The shells of this genus are of delicate and fragile texture, and of a pure white hue, when undefiled by extraneous substances. The valves are much developed behind, gaping at both ends, but especially in front. Their exterior surface is rough, with transverse scaly ridges and furrows. A spoon-shaped process springs from beneath the beaks in each valve, directed forwards. The beaks are covered by a callosity, and there are accessory plates or valves at the back of the shell.

The animal is thick and club-shaped, with long siphonal tubes united externally into one. The foot generally is large, thick, oblique, and flat at its extremity. The burrows in this genus are never lined with a shelly coat.

Frequent mention has been made in the preceding pages of the siphonal tubes, with which many genera of Conchifera are furnished; and it has been explained that, whether apparently united in one or obviously distinct, these tubes are the external organs accessory to respiration. Even when apparently united, as in the present genus, a glance at the very tip shows that there are two openings, one of which is a little smaller than the other, and commonly this subordinate orifice diverges at a slight angle from the principal one.

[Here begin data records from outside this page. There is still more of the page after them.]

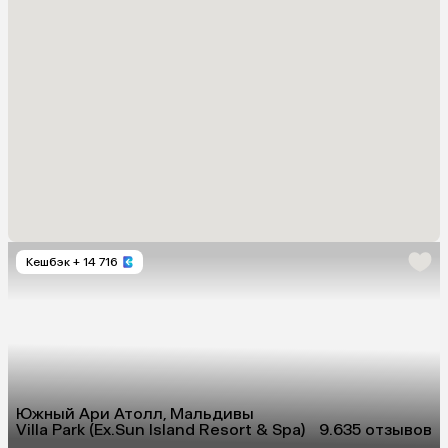
Кешбэк
+ 14 716
Южный Ари Атолл, Мальдивы
Villa Park (Ex.Sun Island Resort & Spa)
9.6
35 отзывов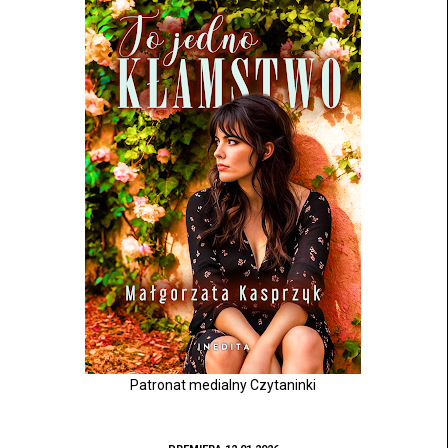
Patronat medialny Czytaninki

The latter is the entrance, the former the exit for the water, a perpetual change of which is absolutely indispensable to the life of the animal. The interior of these tubes is said to be lined with innumerable delicate cilia; by the action of which the surrounding water is drawn towards the entering orifice, and conveyed in a strong current through the tube over the surface of the gills. Then, having been deprived of its oxygen, it is poured through the other tube and expelled in a jet at its extremity, by a similar machinery.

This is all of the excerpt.